In the field of suborbital spaceflight, private companies are developing spacecraft to take hundreds of paying customers briefly into space. If current trends continue, the suborbital market is predicted to have baseline revenue of $600 million over the first 10 years of operations. 

In low earth orbit, three companies have won the most recent round of NASA funding to develop new space transportation systems to the International Space Station, open potential new markets for space transportation and end our dependency on the Russians for transportation.

For deep space exploration, the space industry is building vehicles to extend our reach further into the solar system than we have ever gone before. Just as the Space Shuttle was a vehicle with many uses – from scientific experimentation, satellite servicing and space station construction – NASA’s next-generation exploration vehicles will be equipped to take on multiple mission types.

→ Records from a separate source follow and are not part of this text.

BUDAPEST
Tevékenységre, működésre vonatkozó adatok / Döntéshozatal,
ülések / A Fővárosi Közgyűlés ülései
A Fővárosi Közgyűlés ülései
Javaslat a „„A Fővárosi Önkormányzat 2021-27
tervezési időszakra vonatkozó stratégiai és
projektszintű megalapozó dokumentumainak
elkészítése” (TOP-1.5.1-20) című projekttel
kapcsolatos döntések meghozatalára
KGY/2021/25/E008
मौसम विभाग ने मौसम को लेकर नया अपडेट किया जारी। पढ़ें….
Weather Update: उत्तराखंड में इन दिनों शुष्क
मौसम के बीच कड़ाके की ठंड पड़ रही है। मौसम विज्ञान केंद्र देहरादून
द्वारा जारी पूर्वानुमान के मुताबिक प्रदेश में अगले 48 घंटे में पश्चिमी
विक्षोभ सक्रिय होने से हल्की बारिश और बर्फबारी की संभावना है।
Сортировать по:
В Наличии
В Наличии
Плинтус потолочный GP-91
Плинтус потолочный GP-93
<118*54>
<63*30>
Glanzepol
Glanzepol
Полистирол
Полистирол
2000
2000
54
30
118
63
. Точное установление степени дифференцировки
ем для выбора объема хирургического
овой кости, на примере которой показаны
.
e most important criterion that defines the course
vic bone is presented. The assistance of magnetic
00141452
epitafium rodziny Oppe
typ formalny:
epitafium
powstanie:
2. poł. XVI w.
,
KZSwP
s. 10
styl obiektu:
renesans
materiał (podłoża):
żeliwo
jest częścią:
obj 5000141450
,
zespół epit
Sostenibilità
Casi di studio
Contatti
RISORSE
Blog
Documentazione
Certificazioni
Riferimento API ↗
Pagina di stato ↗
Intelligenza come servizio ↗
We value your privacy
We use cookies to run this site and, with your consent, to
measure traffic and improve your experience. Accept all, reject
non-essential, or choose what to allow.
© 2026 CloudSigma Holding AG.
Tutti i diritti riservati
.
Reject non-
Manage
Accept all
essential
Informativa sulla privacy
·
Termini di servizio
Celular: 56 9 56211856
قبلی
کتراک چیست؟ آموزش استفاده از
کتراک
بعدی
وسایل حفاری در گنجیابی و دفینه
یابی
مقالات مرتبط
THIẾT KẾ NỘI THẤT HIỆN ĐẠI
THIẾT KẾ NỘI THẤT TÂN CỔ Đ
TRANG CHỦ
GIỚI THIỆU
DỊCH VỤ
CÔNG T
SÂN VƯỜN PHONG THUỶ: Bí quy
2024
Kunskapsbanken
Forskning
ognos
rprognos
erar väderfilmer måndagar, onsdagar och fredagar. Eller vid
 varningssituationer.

The human spaceflight programs established in the NASA Authorization Act of 2010 and agreed upon by the White House and Congress have made incredible progress. With steady and consistent support for these programs, exploration programs and commercial space transportation services will extend our reach farther than we’ve ever gone before — all for the benefit of life on earth.

Our industry is poised to make strategic investments in our workforce and advanced research and development, but we need support and funding from our federal government partners to make the best choices and yield the greatest returns in innovative and groundbreaking technologies. Especially in an era of increasing austerity, it’s critical that we make smart decisions and ensure we do not eat the seed corn of our future economic growth.